Detroit/Frankfurt: Europe approved $1.17 billion of loans to support the region’s struggling automakers on Tuesday, even as preparations intensified for a possible bankruptcy at General Motors Corp due to lack of progress in restructuring the ailing company.
GM, which has until 1 June to complete a reorganization plan, is in “intense” and “earnest” preparations for a possible bankruptcy filing, a source familiar with the company’s plans said, sending its shares down 14%.
The European Investment Bank approved €866 million of loans ($1.17 billion) to several automakers, including Volkswagen AG, Nissan Motor Co Ltd and Jaguar to help them develop and build more fuel-efficient vehicles in Europe.
The money is part of a €7 billion package to the industry the European union’s lending arm expects to complete in the first half of this year. The bank lent money to German, Italian, French and Swedish automakers in March.
The European aid came as several German automakers reported lower March sales that underscored the severity of the global downturn in auto sales triggered by an economic recession.
Germany’s BMW said its global vehicle sales fell 17.2% in March and global unit sales for Daimler AG’s luxury Mercedes-Benz brand were down 16%.
Worries about the impact of possible automaker bankruptcies are widening and Canadian Industry minister Tony Clement said on Tuesday the government must be prepared for GM or Chrysler to enter bankruptcy protection.
GM, operating with $13.4 billion of government loans since the start of the year, is under pressure to cut unsecured debt by two-thirds and make half of its remaining payments into a union healthcare trust in equity to preserve cash. The government has warned the alternative would be bankruptcy.
A plan to split GM into a “new” company made up of its most successful units and an “old” company of unprofitable units, is gaining momentum and is seen as the most sensible configuration, said a source familiar with the talks.
GM shares fell more than 14%, or 32 cents, to a session low of $1.95.

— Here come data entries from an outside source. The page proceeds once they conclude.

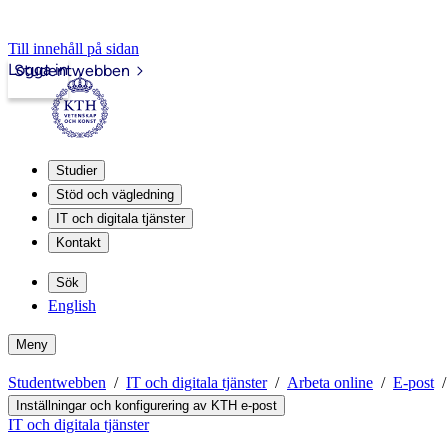
Till innehåll på sidan
Logga in
Studentwebben
Studier
Stöd och vägledning
IT och digitala tjänster
Kontakt
Sök
English
Meny
Studentwebben
IT och digitala tjänster
Arbeta online
E-post
Inställningar och konfigurering av KTH e-post
IT och digitala tjänster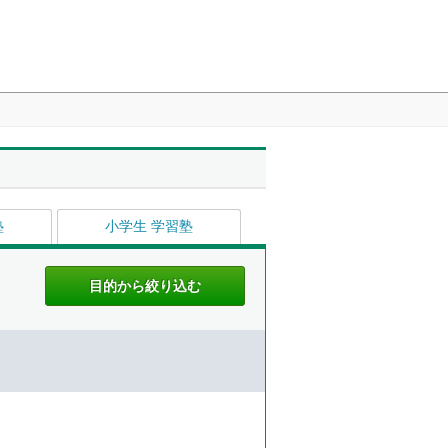
塾
小学生 学習塾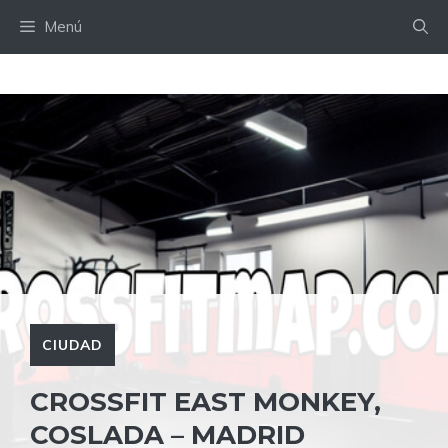
Saltar
Menú
al
contenido
CIUDAD
CROSSFIT EAST MONKEY,
COSLADA – MADRID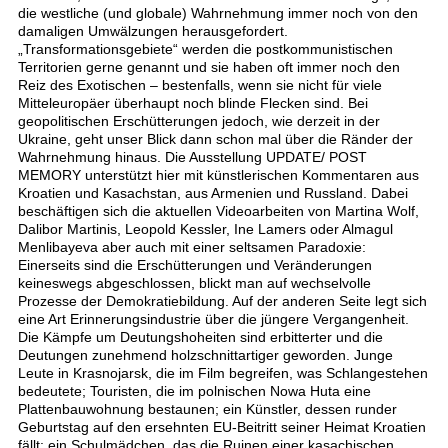
die westliche (und globale) Wahrnehmung immer noch von den
damaligen Umwälzungen herausgefordert.
„Transformationsgebiete“ werden die postkommunistischen
Territorien gerne genannt und sie haben oft immer noch den
Reiz des Exotischen – bestenfalls, wenn sie nicht für viele
Mitteleuropäer überhaupt noch blinde Flecken sind. Bei
geopolitischen Erschütterungen jedoch, wie derzeit in der
Ukraine, geht unser Blick dann schon mal über die Ränder der
Wahrnehmung hinaus. Die Ausstellung UPDATE/ POST
MEMORY unterstützt hier mit künstlerischen Kommentaren aus
Kroatien und Kasachstan, aus Armenien und Russland. Dabei
beschäftigen sich die aktuellen Videoarbeiten von Martina Wolf,
Dalibor Martinis, Leopold Kessler, Ine Lamers oder Almagul
Menlibayeva aber auch mit einer seltsamen Paradoxie:
Einerseits sind die Erschütterungen und Veränderungen
keineswegs abgeschlossen, blickt man auf wechselvolle
Prozesse der Demokratiebildung. Auf der anderen Seite legt sich
eine Art Erinnerungsindustrie über die jüngere Vergangenheit.
Die Kämpfe um Deutungshoheiten sind erbitterter und die
Deutungen zunehmend holzschnittartiger geworden. Junge
Leute in Krasnojarsk, die im Film begreifen, was Schlangestehen
bedeutete; Touristen, die im polnischen Nowa Huta eine
Plattenbauwohnung bestaunen; ein Künstler, dessen runder
Geburtstag auf den ersehnten EU-Beitritt seiner Heimat Kroatien
fällt; ein Schulmädchen, das die Ruinen einer kasachischen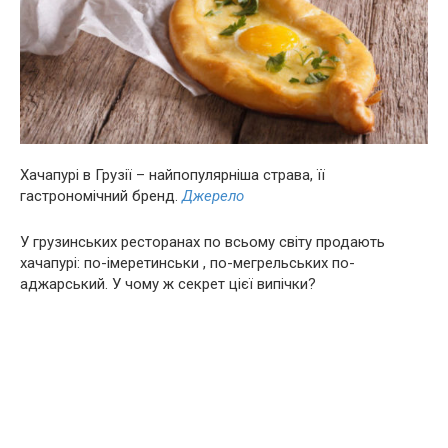
Хачапурі в Грузії – найпопулярніша страва, її
гастрономічний бренд.
Джерело
У грузинських ресторанах по всьому світу продають
хачапурі: по-імеретинськи , по-мегрельських по-
аджарський. У чому ж секрет цієї випічки?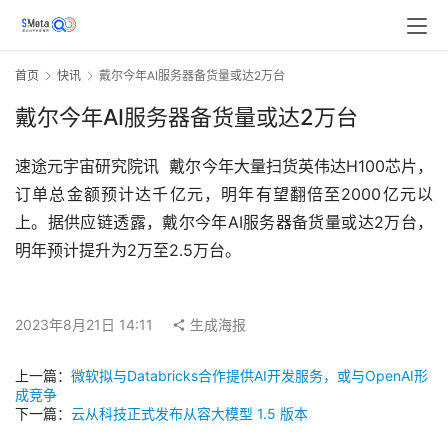
首页
快讯
戴尔今年AI服务器备货量或达2万台
戴尔今年AI服务器备货量或达2万台
速途元宇宙研究院讯  戴尔今年大量扫货英伟达H100芯片，
订单总金额预计达千亿元，明年有望翻倍至2000亿元以
上。据供应链透露，戴尔今年AI服务器备货量或达2万台，
明年预计提升为2万至2.5万台。
2023年8月21日 14:11
生成海报
上一篇：
微软拟与Databricks合作提供AI开发服务，或与OpenAI形
成竞争
下一篇：
云从科技正式发布从容大模型 1.5 版本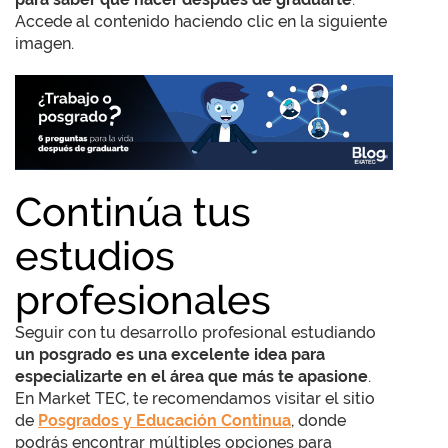
Accede al contenido haciendo clic en la siguiente
imagen.
Continúa tus
estudios
profesionales
Seguir con tu desarrollo profesional estudiando
un posgrado es una excelente idea para
especializarte en el área que más te apasione
.
En Market TEC, te recomendamos visitar el sitio
de
Posgrados y Educación Continua
, donde
podrás encontrar múltiples opciones para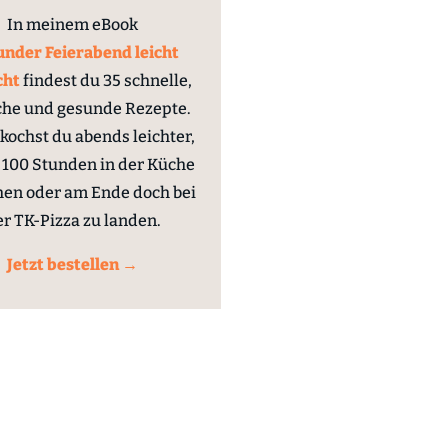
In meinem eBook
nder Feierabend leicht
cht
findest du 35 schnelle,
che und gesunde Rezepte.
kochst du abends leichter,
100 Stunden in der Küche
hen oder am Ende doch bei
er TK-Pizza zu landen.
Jetzt bestellen →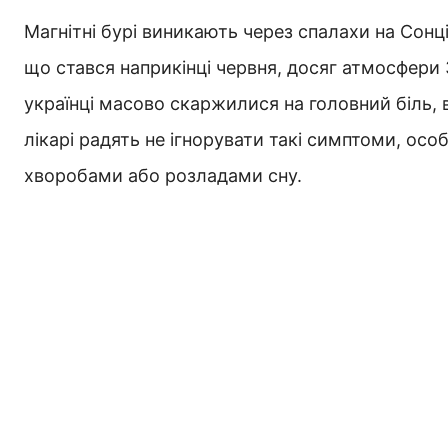
Магнітні бурі виникають через спалахи на Сонц
що стався наприкінці червня, досяг атмосфери 
українці масово скаржилися на головний біль, в
лікарі радять не ігнорувати такі симптоми, ос
хворобами або розладами сну.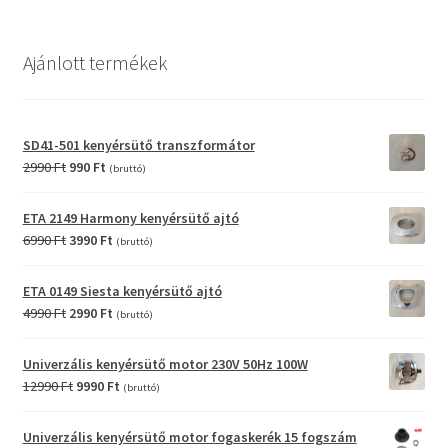
Ajánlott termékek
SD41-501 kenyérsütő transzformátor
Original
Current
2990
Ft
990
Ft
(bruttó)
price
price
was:
is:
ETA 2149 Harmony kenyérsütő ajtó
2990 Ft.
990 Ft.
Original
Current
6990
Ft
3990
Ft
(bruttó)
price
price
was:
is:
ETA 0149 Siesta kenyérsütő ajtó
6990 Ft.
3990 Ft.
Original
Current
4990
Ft
2990
Ft
(bruttó)
price
price
was:
is:
Univerzális kenyérsütő motor 230V 50Hz 100W
4990 Ft.
2990 Ft.
Original
Current
12990
Ft
9990
Ft
(bruttó)
price
price
was:
is:
Univerzális kenyérsütő motor fogaskerék 15 fogszám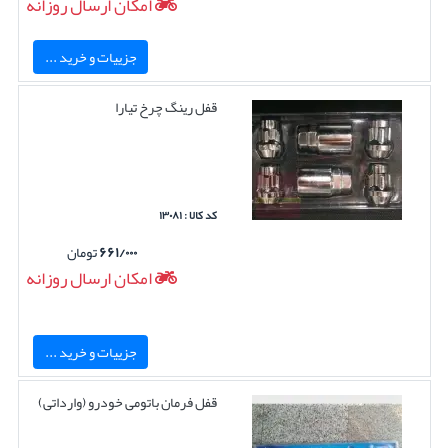
امکان ارسال روزانه
جزییات و خرید ...
قفل رینگ چرخ تیارا
کد کالا : ۱۳۰۸۱
۶۶۱/۰۰۰
تومان
امکان ارسال روزانه
جزییات و خرید ...
قفل فرمان باتومی خودرو (وارداتی)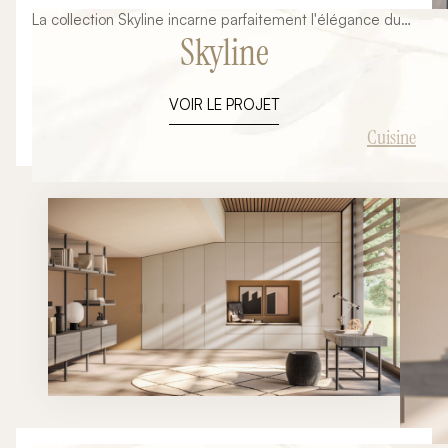
La collection Skyline incarne parfaitement l'élégance du
Skyline
design italien contemporain. Avec ses lignes épurées,
ses matériaux raffinés et son intégration architecturale
soignée, cette composition illustre notre vision d'une
VOIR LE PROJET
cuisine haut de gamme pensée comme une véritable
pièce de vie. Plus qu'un simple espace de préparation, la
Cuisine
cuisine devient aujourd'hui le cœur de la maison. L'îlot
central, les volumes généreux, les façades minimalistes
et les finitions premium participent à la création d'un
environnement chaleureux où esthétique et fonctionnalité
se rencontrent. Cette inspiration issue de l'univers
Armony Cucine démontre les nombreuses possibilités
offertes par la cuisine italienne sur mesure. Chaque
projet peut être entièrement personnalisé afin de
répondre aux habitudes de vie, aux contraintes
architecturales et aux envies de chaque client.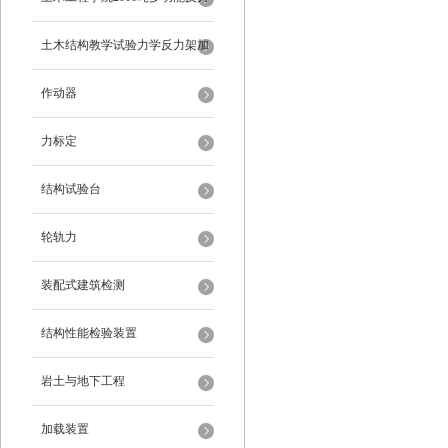
架
土木结构教学试验力学反力架加
载装置
作动器
力标定
结构试验台
轮轨力
装配式建筑检测
结构性能检验装置
岩土与地下工程
加载装置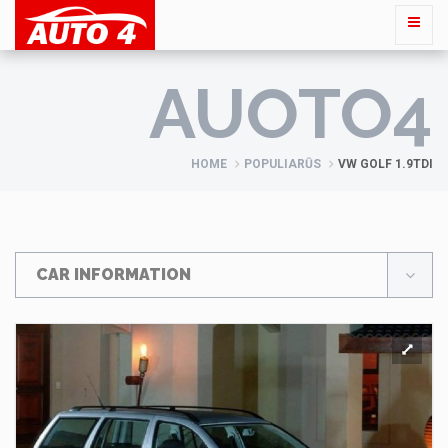
AUOTO4
HOME
POPULIARŪS
VW GOLF 1.9TDI
CAR INFORMATION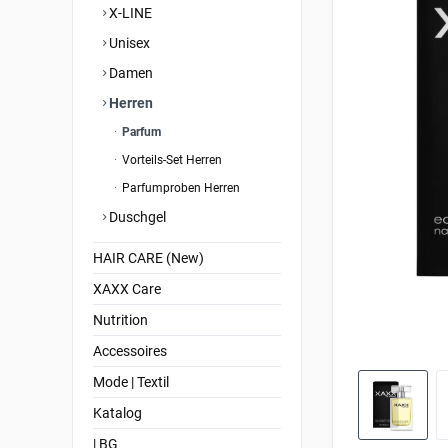
X-LINE
Unisex
Damen
Herren
Parfum
Vorteils-Set Herren
Parfumproben Herren
Duschgel
HAIR CARE (New)
XAXX Care
Nutrition
Accessoires
Mode | Textil
Katalog
| BG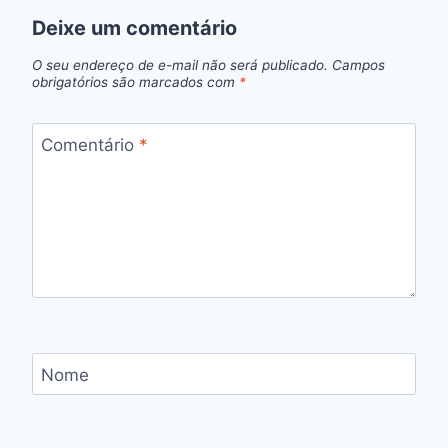
Deixe um comentário
O seu endereço de e-mail não será publicado.
Campos
obrigatórios são marcados com
*
Comentário
*
Nome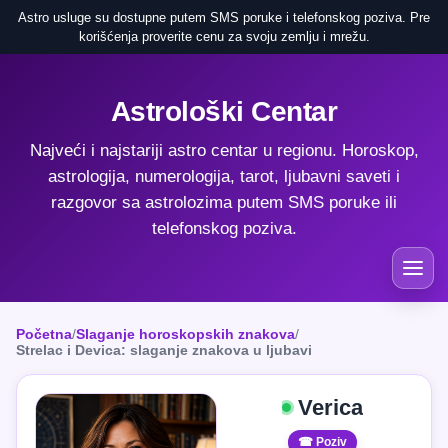
Astro usluge su dostupne putem SMS poruke i telefonskog poziva. Pre
korišćenja proverite cenu za svoju zemlju i mrežu.
Astrološki Centar
Najveći i najstariji astro centar u regionu. Horoskop,
astrologija, numerologija, tarot, ljubavni saveti i
razgovor sa astrolozima putem SMS poruke ili
telefonskog poziva.
Početna
/
Slaganje horoskopskih znakova
/
Strelac i Devica: slaganje znakova u ljubavi
Verica
☎ Poziv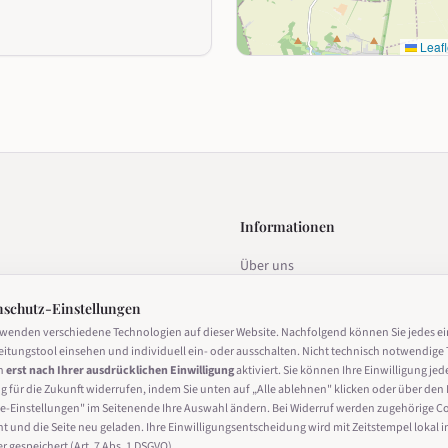
Leafl
Informationen
Über uns
estalten
Datenschutz
nschutz-Einstellungen
Impressum
rwenden verschiedene Technologien auf dieser Website. Nachfolgend können Sie jedes e
eitungstool einsehen und individuell ein- oder ausschalten. Nicht technisch notwendige 
Nutzungsbedingungen
n
erst nach Ihrer ausdrücklichen Einwilligung
aktiviert. Sie können Ihre Einwilligung jed
g für die Zukunft widerrufen, indem Sie unten auf „Alle ablehnen" klicken oder über den 
Cookie-Einstellungen
derrufen
e-Einstellungen" im Seitenende Ihre Auswahl ändern. Bei Widerruf werden zugehörige C
ht und die Seite neu geladen. Ihre Einwilligungsentscheidung wird mit Zeitstempel lokal i
 gespeichert (Art. 7 Abs. 1 DSGVO).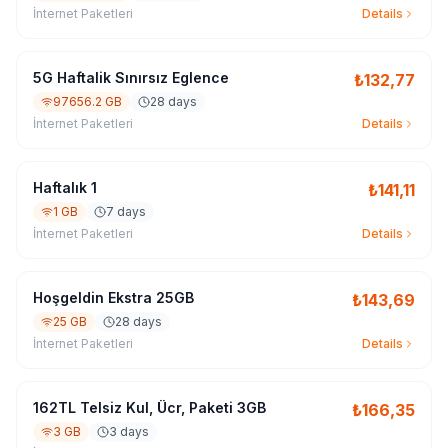
İnternet Paketleri
Details
5G Haftalik Sınırsız Eglence
₺
132,77
97656.2 GB
28 days
İnternet Paketleri
Details
Haftalık 1
₺
141,11
1 GB
7 days
İnternet Paketleri
Details
Hoşgeldin Ekstra 25GB
₺
143,69
25 GB
28 days
İnternet Paketleri
Details
162TL Telsiz Kul, Ücr, Paketi 3GB
₺
166,35
3 GB
3 days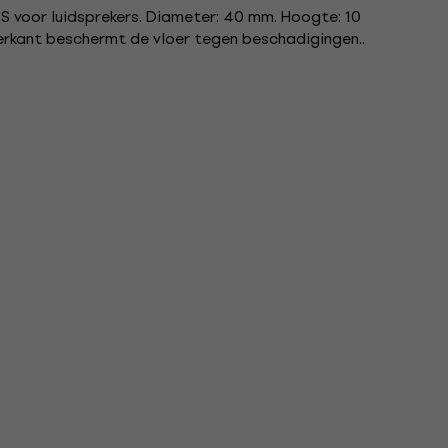
 voor luidsprekers. Diameter: 40 mm. Hoogte: 10
erkant beschermt de vloer tegen beschadigingen..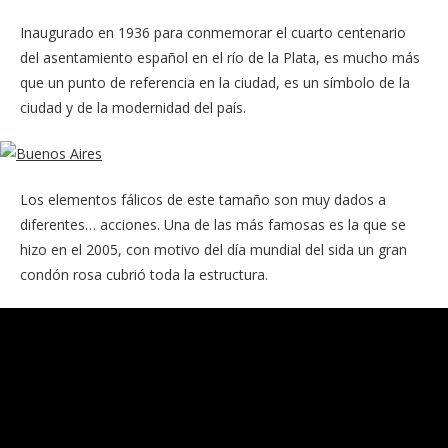
Inaugurado en 1936 para conmemorar el cuarto centenario
del asentamiento español en el río de la Plata, es mucho más
que un punto de referencia en la ciudad, es un símbolo de la
ciudad y de la modernidad del país.
Los elementos fálicos de este tamaño son muy dados a
diferentes… acciones. Una de las más famosas es la que se
hizo en el 2005, con motivo del día mundial del sida un gran
condón rosa cubrió toda la estructura.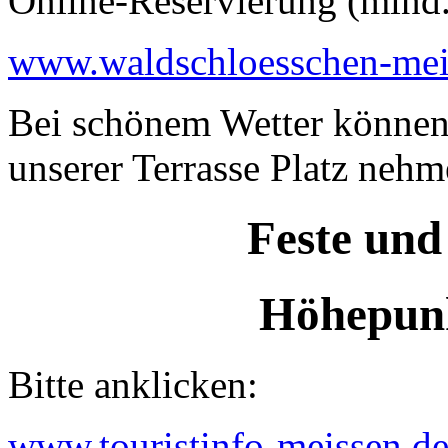
Online-Reservierung (mind
www.waldschloesschen-mei
Bei schönem Wetter können
unserer Terrasse Platz nehm
Feste und
Höhepunk
Bitte anklicken:
www.touristinfo-meissen.de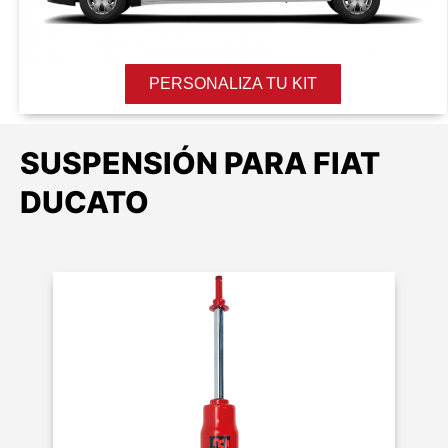
PERSONALIZA TU KIT
SUSPENSIÓN PARA FIAT
DUCATO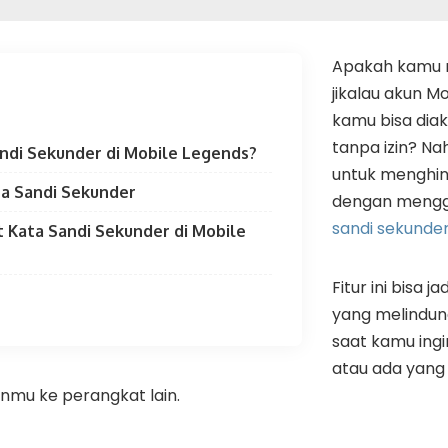
Apakah kamu 
jikalau akun M
kamu bisa diak
tanpa izin? Na
andi Sekunder di Mobile Legends?
untuk menghind
ta Sandi Sekunder
dengan meng
sandi sekunde
 Kata Sandi Sekunder di Mobile
Fitur ini bisa
yang melindun
saat kamu ing
atau ada yan
mu ke perangkat lain.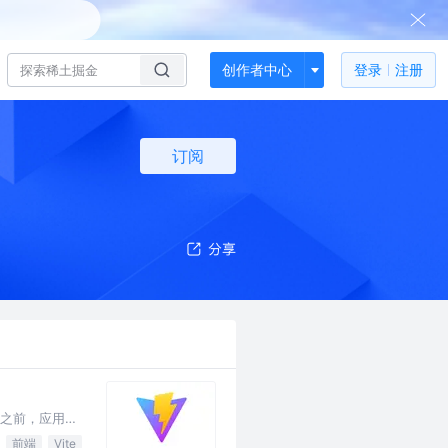
创作者中心
登录
注册
订阅
 之前，应用的
前端
Vite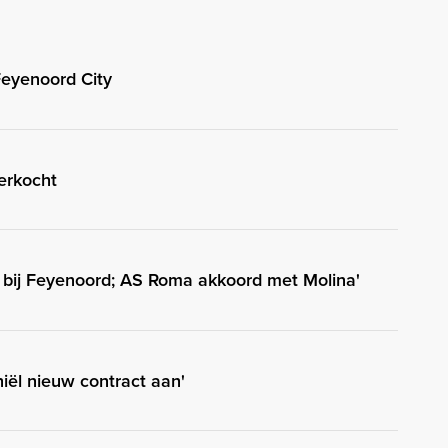
Feyenoord City
erkocht
ig bij Feyenoord; AS Roma akkoord met Molina'
hiël nieuw contract aan'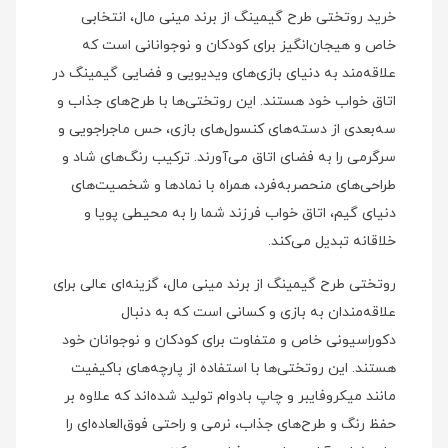
خرید روتختی طرح گیمینگ از برند مینی‌ مال، انتخابی
خاص و هیجان‌انگیز برای کودکان و نوجوانانی است که
علاقه‌مند به دنیای بازی‌های ویدیویی و فضایی گیمینگ در
اتاق خواب خود هستند. این روتختی‌ها با طرح‌های جذاب و
سه‌بعدی از دسته‌های کنسول‌های بازی، حس ماجراجویی و
سرگرمی را به فضای اتاق می‌آورند. ترکیب رنگ‌های شاد و
طراحی‌های منحصربه‌فرد، همراه با نمادها و شخصیت‌های
دنیای گیم، اتاق خواب فرزند شما را به محیطی پویا و
خلاقانه تبدیل می‌کند.
روتختی طرح گیمینگ از برند مینی‌ مال، گزینه‌ای عالی برای
علاقه‌مندان به بازی و کسانی است که به دنبال
دکوراسیونی خاص و متفاوت برای کودکان و نوجوانان خود
هستند. این روتختی‌ها با استفاده از پارچه‌های باکیفیت
مانند میکروفایبر و چاپ بادوام تولید شده‌اند که علاوه بر
حفظ رنگ و طرح‌های جذاب، نرمی و راحتی فوق‌العاده‌ای را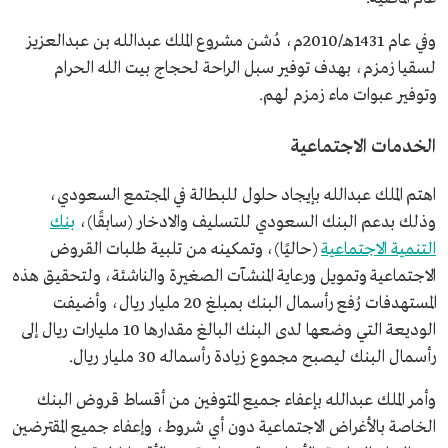
وفي عام 1431هـ/2010م، دُشن مشروع الملك عبدالله بن عبدالعزيز
لسقيا زمزم، بهدف توفير سبل الراحة لحجاج بيت الله الحرام
وتوفير عبوات ماء زمزم لهم.
الخدمات الاجتماعية
اهتم الملك عبدالله بإيجاد حلول للبطالة في المجتمع السعودي،
وذلك بدعم البنك السعودي للتسليف والادخار (سابقًا)،
بنك
التنمية الاجتماعية
(حاليًا)، وتمكينه من تلبية طلبات القروض
الاجتماعية وتمويل ورعاية المنشآت الصغيرة والناشئة، ولتحقيق هذه
المستهدفات رُفع رأسمال البنك بمبلغ 20 مليار ريال، وأضيفت
الوديعة التي وضعها لدى البنك البالغ مقدارها 10 مليارات ريال إلى
رأسمال البنك ليصبح مجموع زيادة رأسماله 30 مليار ريال.
وأمر الملك عبدالله بإعفاء جميع المتوفين من أقساط قروض البنك
الخاصة بالأغراض الاجتماعية دون أي شروط، وإعفاء جميع المقترضين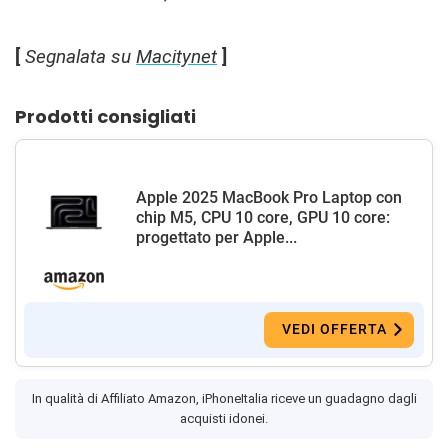
[
Segnalata su
Macitynet
]
Prodotti consigliati
Apple 2025 MacBook Pro Laptop con
chip M5, CPU 10 core, GPU 10 core:
progettato per Apple...
VEDI OFFERTA
In qualità di Affiliato Amazon, iPhoneItalia riceve un guadagno dagli
acquisti idonei.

GM’s bonds were steady to slightly lower in late morning trading. GM’s benchmark 2033 bond slipped, with the 8.375% bond trading at 12 cents, compared with 12.75 cents before the news came out, according to MarketAxess data. The bonds closed at about 11 cents on Monday, according to MarketAxess data.
Moody’s Investors Service said GM and Chrysler have a 70% chance of bankruptcy due to the difficulty of winning deep concessions from creditors out of court.
“Given the lack of progress achieved and the additional progress that will be required in the revised plans, this threat will need to be seen as credible in order to compel adequate movement on the part of stakeholders,” Moody’s said.
Chrysler, owned by Cerberus Capital Management LP, also faces possible bankruptcy. Chrysler has until 30 April to complete an alliance with Italian automaker Fiat.